Does the description disclose side effects, auth requirements, rate limits, or destructive behavior?

No annotations are provided, so the description carries the full burden. It discloses the algorithm: retrieves the first chunk, embeds it, and performs vector similarity. However, it does not mention potential side effects (none expected), rate limits, or what happens if the path is invalid or missing. The disclosure of using only the first chunk is a valuable behavioral detail.

Agents need to know what a tool does to the world before calling it. Descriptions should go beyond structured annotations to explain consequences.

Conciseness4/5

Is the description appropriately sized, front-loaded, and free of redundancy?

The description is concise with four sentences and a structured Args block. Every sentence adds value, but the heading 'Args' could be considered slightly redundant since the parameter details are clear. No wasted wording.

Shorter descriptions cost fewer tokens and are easier for agents to parse. Every sentence should earn its place.

Completeness3/5

Given the tool's complexity, does the description cover enough for an agent to succeed on first attempt?

The tool has no output schema, and the description does not explain the return format (e.g., what fields returned) or error conditions. While the description covers the algorithm and parameters, it lacks completeness regarding edge cases (empty path, negative top_k) and output structure, making the tool somewhat less predictable.

Complex tools with many parameters or behaviors need more documentation. Simple tools need less. This dimension scales expectations accordingly.

Parameters5/5

Does the description clarify parameter syntax, constraints, interactions, or defaults beyond what the schema provides?

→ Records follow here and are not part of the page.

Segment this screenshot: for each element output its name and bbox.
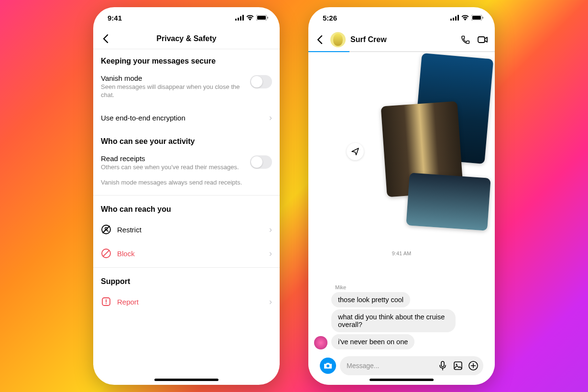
section-reach-title: Who can reach you (93, 197, 280, 218)
status-indicators (450, 15, 483, 21)
messages: Mike those look pretty cool what did you… (308, 284, 495, 385)
svg-point-27 (456, 364, 457, 365)
read-receipts-note: Vanish mode messages always send read re… (93, 178, 280, 194)
svg-rect-21 (482, 17, 483, 19)
phone-settings: 9:41 Privacy & Safety Keeping your messa… (93, 7, 280, 385)
row-e2e[interactable]: Use end-to-end encryption › (93, 106, 280, 130)
image-icon (453, 361, 463, 370)
message-row: what did you think about the cruise over… (314, 309, 489, 332)
gallery-button[interactable] (452, 359, 464, 372)
report-icon (101, 296, 111, 307)
vanish-mode-label: Vanish mode (101, 74, 244, 82)
svg-point-14 (106, 303, 107, 304)
status-bar: 9:41 (93, 7, 280, 28)
svg-rect-24 (441, 361, 444, 367)
audio-call-button[interactable] (459, 33, 472, 46)
vanish-mode-sub: Seen messages will disappear when you cl… (101, 83, 244, 99)
mic-button[interactable] (436, 359, 449, 372)
chevron-left-icon (317, 35, 323, 44)
svg-rect-0 (235, 19, 237, 21)
read-receipts-label: Read receipts (101, 154, 244, 163)
timestamp: 9:41 AM (308, 250, 495, 256)
phone-chat: 5:26 Surf Crew (308, 7, 495, 385)
phone-icon (460, 34, 471, 45)
message-placeholder: Message... (347, 362, 434, 370)
home-indicator (370, 379, 434, 381)
message-input[interactable]: Message... (340, 356, 483, 375)
message-avatar[interactable] (314, 336, 327, 349)
row-report[interactable]: Report › (93, 290, 280, 314)
plus-circle-icon (468, 360, 479, 371)
svg-rect-3 (242, 15, 244, 21)
svg-line-11 (103, 250, 109, 256)
svg-point-23 (327, 365, 329, 368)
battery-icon (471, 15, 483, 21)
home-indicator (154, 379, 218, 381)
vanish-mode-toggle[interactable] (250, 75, 272, 88)
camera-icon (324, 362, 332, 370)
row-vanish-mode: Vanish mode Seen messages will disappear… (93, 69, 280, 106)
svg-rect-6 (267, 17, 268, 19)
svg-rect-17 (455, 16, 457, 21)
svg-rect-5 (257, 16, 266, 20)
add-button[interactable] (467, 359, 479, 372)
mic-icon (438, 361, 447, 370)
camera-button[interactable] (320, 358, 336, 374)
nav-bar: Privacy & Safety (93, 28, 280, 49)
status-indicators (235, 15, 268, 21)
chat-header: Surf Crew (308, 28, 495, 51)
row-read-receipts: Read receipts Others can see when you've… (93, 150, 280, 178)
row-restrict[interactable]: Restrict › (93, 218, 280, 241)
svg-rect-2 (240, 16, 241, 21)
message-bubble[interactable]: what did you think about the cruise over… (331, 309, 456, 332)
svg-rect-20 (472, 16, 481, 20)
cellular-icon (235, 15, 244, 21)
section-support-title: Support (93, 270, 280, 290)
status-time: 5:26 (323, 14, 337, 22)
svg-rect-26 (454, 362, 462, 370)
send-icon (351, 147, 359, 156)
row-block[interactable]: Block › (93, 241, 280, 265)
back-button[interactable] (99, 32, 112, 45)
section-secure-title: Keeping your messages secure (93, 49, 280, 69)
block-label: Block (117, 250, 263, 258)
chevron-right-icon: › (269, 113, 272, 123)
svg-rect-15 (450, 19, 452, 21)
photo-collage[interactable] (370, 56, 489, 233)
svg-rect-1 (238, 18, 239, 21)
settings-content: Keeping your messages secure Vanish mode… (93, 49, 280, 385)
divider (93, 195, 280, 196)
svg-line-9 (103, 226, 110, 233)
battery-icon (256, 15, 268, 21)
share-button[interactable] (347, 143, 364, 160)
chat-avatar[interactable] (330, 32, 346, 47)
sender-name: Mike (335, 284, 489, 290)
chat-title[interactable]: Surf Crew (350, 35, 455, 44)
video-call-button[interactable] (477, 33, 489, 46)
report-label: Report (117, 298, 263, 306)
restrict-icon (101, 224, 111, 235)
chevron-right-icon: › (269, 225, 272, 235)
divider (93, 267, 280, 268)
cellular-icon (450, 15, 459, 21)
svg-rect-22 (478, 37, 485, 43)
chevron-left-icon (103, 34, 109, 44)
read-receipts-toggle[interactable] (250, 155, 272, 169)
chevron-right-icon: › (269, 297, 272, 307)
video-icon (477, 34, 489, 45)
message-bubble[interactable]: those look pretty cool (331, 292, 410, 307)
message-row: i've never been on one (314, 334, 489, 349)
message-bubble[interactable]: i've never been on one (331, 334, 414, 349)
back-button[interactable] (314, 35, 326, 44)
wifi-icon (461, 15, 469, 21)
e2e-label: Use end-to-end encryption (101, 114, 263, 122)
read-receipts-sub: Others can see when you've read their me… (101, 163, 244, 172)
section-activity-title: Who can see your activity (93, 130, 280, 150)
status-bar: 5:26 (308, 7, 495, 28)
page-title: Privacy & Safety (156, 34, 216, 43)
collage-image (406, 173, 490, 231)
restrict-label: Restrict (117, 226, 263, 234)
message-row: those look pretty cool (314, 292, 489, 307)
wifi-icon (246, 15, 254, 21)
svg-rect-18 (457, 15, 459, 21)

All three parameters are explained: path as 'absolute file path or synthetic connector URI', top_k as 'number of similar documents to return', and exclude_self as 'whether to exclude the source document'. Since schema description coverage is 0%, the description fully compensates by providing clear semantics beyond the schema types.

Input schemas describe structure but not intent. Descriptions should explain non-obvious parameter relationships and valid value ranges.

Purpose5/5

Does the description clearly state what the tool does and how it differs from similar tools?

The description clearly states the purpose: 'Find documents semantically related to a given file or connector document.' This is a specific verb+resource, and it distinguishes from sibling tools like search_memory (keyword search) and ask_memory (QA), which serve different retrieval needs.

Agents choose between tools based on descriptions. A clear purpose with a specific verb and resource helps agents select the right tool.

Usage Guidelines2/5

Does the description explain when to use this tool, when not to, or what alternatives exist?

No explicit guidance on when to use this tool vs alternatives. The description does not state when not to use it or mention any prerequisites (e.g., document must already be indexed). The agent must infer usage from the semantic similarity description.

Agents often have multiple tools that could apply. Explicit usage guidance like "use X instead of Y when Z" prevents misuse.